A foundation model that requires a hundred milliseconds per inference is a balance failure on a humanoid. The deployment frontier requires policy inference at frequencies of tens to hundreds of Hertz on hardware that is constrained by power, thermal, and weight budgets. We work on quantization, distillation, and architectural choices that move foundation-model inference into the latency budgets that physical control requires. The connection to Cognitive Computing is direct: edge-inference architectures, including neuromorphic and in-memory-compute substrates, are part of the design space.

We are also interested in hierarchical inference — a fast, light policy at the high-frequency control layer, refreshed asynchronously by a slower, heavier policy that handles task-level reasoning — as a pragmatic way to use available silicon. The hierarchical-inference architecture borrows from the operating-systems literature on real-time scheduling and from the control-theory literature on cascaded controllers; the integration with foundation-policy pretraining is the open engineering question. The discipline points include explicit latency-budget allocation across the hierarchy (so that the high-frequency layer’s latency budget is bounded and the low-frequency layer’s is bounded), and explicit failure-mode characterization at each level (so that the failure of one layer does not cascade into uncharacterized failure of the others).

Cross-embodiment transfer

The RT-X collaboration2 demonstrated that pooled cross-embodiment data produces policies that transfer better than single-embodiment training. The RoboCat line of work8 extended this with self-improvement across embodiments. We work on the transfer problem in regimes where embodiments are substantially different — bipedal humanoids versus tabletop arms versus mobile manipulators — and on the evaluation question of how to measure transfer without inflating it through favorable task selection. The honest version of the question is whether transfer scales with the diversity of pretraining embodiments, or whether there are returns-to-scale that flatten well before the embodiment space is covered. The empirical answer is not yet in, and the program treats the question as load-bearing for the field’s deployment trajectory.

Definitional bounds

Before moving to the open problems, four exclusions are worth being explicit about.
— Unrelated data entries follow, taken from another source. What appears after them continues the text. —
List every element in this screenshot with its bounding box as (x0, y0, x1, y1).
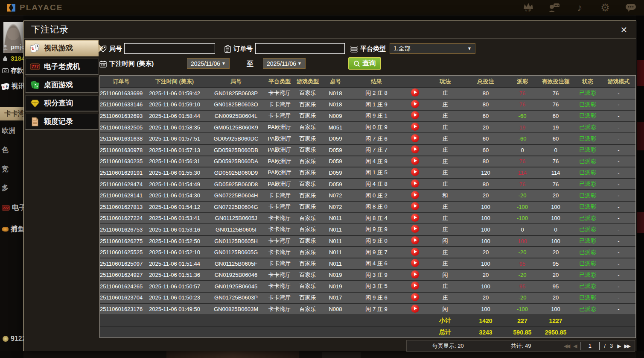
play-video-icon[interactable] (411, 134, 419, 142)
cell-order: 251106016309780 (100, 147, 143, 153)
play-video-icon[interactable] (411, 111, 419, 119)
lobby-tab-kakawan-active[interactable]: 卡卡湾 (0, 107, 23, 120)
customer-service-icon[interactable] (547, 1, 561, 14)
cell-bet-on: 庄 (426, 135, 464, 143)
column-header: 派彩 (507, 78, 538, 85)
menu-item-quota-records[interactable]: 额度记录 (25, 114, 99, 130)
cell-order: 251106016272246 (100, 215, 143, 221)
bet-records-dialog: 下注记录 ✕ 9 K 视讯游戏 777 电子老虎机 (23, 21, 636, 351)
cell-payout: 19 (507, 124, 538, 131)
platform-type-label-group: 平台类型 (350, 45, 386, 53)
play-video-icon[interactable] (411, 305, 419, 313)
play-video-icon[interactable] (411, 293, 419, 301)
play-video-icon[interactable] (411, 157, 419, 165)
cell-valid-bet: 95 (538, 261, 574, 267)
round-number-input[interactable] (124, 43, 215, 54)
username: pmjo (11, 44, 23, 50)
next-page-icon[interactable]: ▶ (617, 343, 620, 349)
cell-mode: - (602, 113, 635, 119)
play-video-icon[interactable] (411, 145, 419, 153)
first-page-icon[interactable]: ◀◀ (564, 343, 569, 349)
date-from-value: 2025/11/06 (191, 60, 220, 67)
date-from-picker[interactable]: 2025/11/06 ▼ (187, 58, 230, 69)
play-video-icon[interactable] (411, 214, 419, 222)
play-video-icon[interactable] (411, 225, 419, 233)
cell-status: 已派彩 (574, 123, 602, 131)
bet-records-table: 订单号下注时间 (美东)局号平台类型游戏类型桌号结果玩法总投注派彩有效投注额状态… (99, 75, 636, 338)
cell-status: 已派彩 (574, 260, 602, 267)
menu-item-table-games[interactable]: 桌面游戏 (25, 77, 99, 93)
dialog-title: 下注记录 (24, 21, 636, 38)
lobby-bottom-edge-clipped (23, 351, 636, 358)
order-number-input[interactable] (255, 43, 345, 54)
close-icon[interactable]: ✕ (619, 25, 629, 35)
lobby-tab-video[interactable]: K9 视讯 (2, 82, 23, 91)
cell-valid-bet: 0 (538, 226, 574, 233)
cell-time: 2025-11-06 01:51:44 (143, 261, 207, 267)
menu-item-label: 积分查询 (44, 98, 73, 108)
cell-time: 2025-11-06 01:59:42 (143, 90, 207, 97)
lobby-tab-slots[interactable]: 777 电子 (2, 203, 23, 212)
date-to-picker[interactable]: 2025/11/06 ▼ (263, 58, 306, 69)
cell-round: GD05925B060DC (207, 135, 265, 142)
play-video-icon[interactable] (411, 202, 419, 210)
platform-type-select[interactable]: 1.全部 ▼ (390, 43, 475, 54)
document-icon (30, 117, 40, 127)
cell-bet-on: 庄 (426, 282, 464, 290)
cell-game: 百家乐 (294, 180, 322, 188)
cell-payout: -20 (507, 249, 538, 255)
cell-result: 闲 9 庄 6 (349, 294, 404, 302)
subtotal-row: 小计 1420 227 1227 (100, 314, 635, 326)
cell-time: 2025-11-06 01:54:30 (143, 192, 207, 199)
column-header: 订单号 (100, 78, 143, 85)
play-video-icon[interactable] (411, 282, 419, 290)
cell-table-no: D059 (322, 147, 349, 153)
lobby-tab-fishing[interactable]: 捕鱼 (2, 225, 23, 234)
last-page-icon[interactable]: ▶▶ (624, 343, 629, 349)
grand-total-label: 总计 (426, 329, 464, 336)
play-video-icon[interactable] (411, 88, 419, 97)
lobby-tab-europe[interactable]: 欧洲 (2, 126, 15, 135)
play-video-icon[interactable] (411, 236, 419, 244)
menu-item-points-query[interactable]: 积分查询 (25, 95, 99, 112)
page-separator: / (604, 343, 606, 349)
cell-status: 已派彩 (574, 192, 602, 200)
cell-time: 2025-11-06 01:57:51 (143, 135, 207, 142)
clipboard-icon (224, 45, 231, 53)
cell-table-no: D059 (322, 181, 349, 188)
cell-round: GN01125B0605J (207, 215, 265, 221)
tag-icon (99, 45, 107, 53)
cell-table-no: N008 (322, 306, 349, 312)
play-video-icon[interactable] (411, 191, 419, 199)
deposit-button[interactable]: 存款 (2, 67, 23, 75)
cell-round: GD05925B060D9 (207, 170, 265, 176)
cell-bet-on: 庄 (426, 101, 464, 109)
play-video-icon[interactable] (411, 123, 419, 131)
cell-time: 2025-11-06 01:52:10 (143, 249, 207, 255)
column-header: 玩法 (426, 78, 464, 85)
prev-page-icon[interactable]: ◀ (573, 343, 576, 349)
search-button[interactable]: 查询 (348, 57, 381, 70)
brand-logo: PLAYACE (6, 3, 63, 13)
vip-icon[interactable]: VIP (521, 1, 536, 14)
chat-bubble-icon[interactable] (624, 1, 638, 14)
music-icon[interactable]: ♪ (572, 1, 587, 14)
play-video-icon[interactable] (411, 179, 419, 188)
play-video-icon[interactable] (411, 168, 419, 176)
playing-cards-icon: K9 (2, 83, 9, 90)
cell-platform: 卡卡湾厅 (265, 192, 294, 200)
lobby-tab-duo[interactable]: 多 (2, 184, 9, 193)
cell-round: GN01825B0603O (207, 101, 265, 108)
page-number-input[interactable] (580, 342, 600, 350)
lobby-tab-jing[interactable]: 竞 (2, 165, 9, 174)
cell-round: GN00825B0603M (207, 306, 265, 312)
play-video-icon[interactable] (411, 248, 419, 256)
menu-item-slots[interactable]: 777 电子老虎机 (25, 59, 99, 75)
play-video-icon[interactable] (411, 259, 419, 267)
lobby-tab-se[interactable]: 色 (2, 146, 9, 155)
play-video-icon[interactable] (411, 100, 419, 108)
play-video-icon[interactable] (411, 270, 419, 279)
settings-gear-icon[interactable]: ⚙ (598, 1, 612, 14)
menu-item-live-games[interactable]: 9 K 视讯游戏 (25, 40, 99, 56)
cell-mode: - (602, 192, 635, 199)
Physical intelligence does not mean general embodied AGI. The program is on foundation-policy substrates that support cross-task and cross-embodiment transfer, not on general embodied artificial general intelligence. The popular-science framings of “AI in the physical world” as imminent embodied AGI are not the program’s research substrate.

Physical intelligence does not mean single-foundation-policy convergence. The architectural diversity of the field — autoregressive-token VLAs, diffusion policies, hybrid architectures, hierarchical systems — is a feature of the current research moment, not a problem to be solved by premature convergence. The program funds work across the architectural alternatives rather than betting on a single winner.

Physical intelligence does not mean evaluation is solved. The evaluation-honesty concern is real and unsolved. The field’s curated-demo culture is incompatible with the deployment context, and the methodological correction is overdue. The program is explicit about this and treats uncurated-deployment-realistic evaluation as a load-bearing research investment.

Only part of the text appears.